Working With Others: This Agreement is not intended and will not be construed to preclude the Receiving Party’s engagement in business or any other activity not dependent upon the use of the Disclosing Party’s Confidential Information (including, without limitation, competitive activities of the nature in which the other party is currently engaged or may become engaged and competitive activities in new product or other areas in which the other party may become engaged in the future) provided that the obligations of Section 2 are satisfied.

Priority Over Preprinted Terms: These terms are in lieu of and override any contrary terms or conditions, preprinted or otherwise, that may appear on any form used by either party (a) to purchase or offer to purchase samples, models, or prototypes from the other party, or (b) to acknowledge such a purchase or accept such an offer.

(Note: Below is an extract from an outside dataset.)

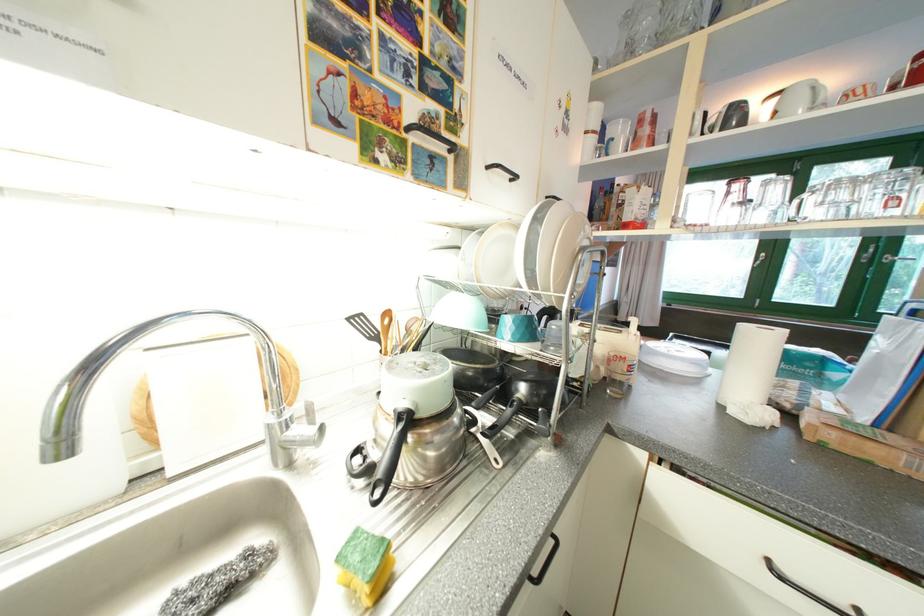 Where would you lift the black pan handle? Please return your answer as a coordinate pair (x, y).

(503, 418)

No Contract or Claim: This Agreement will not be construed in any manner to be an obligation to enter into a contract or to result in any claim whatsoever by either party against the other party for reimbursement of cost for any effort expended.

Language: This Agreement is written in the English language and the English language version shall prevail over any translation thereof, whether such translation is executed by the parties or not. All correspondence, notices or other communications between the parties pursuant to this Agreement shall be in the English language.

Authority. Each signatory to this Agreement represents hereby that he or she has the authority to execute and deliver the same on behalf of the party hereto for which such signatory is acting.

IN WITNESS WHEREOF, the parties have caused this Agreement to be executed by their duly authorized representatives effective as of the date first set forth below.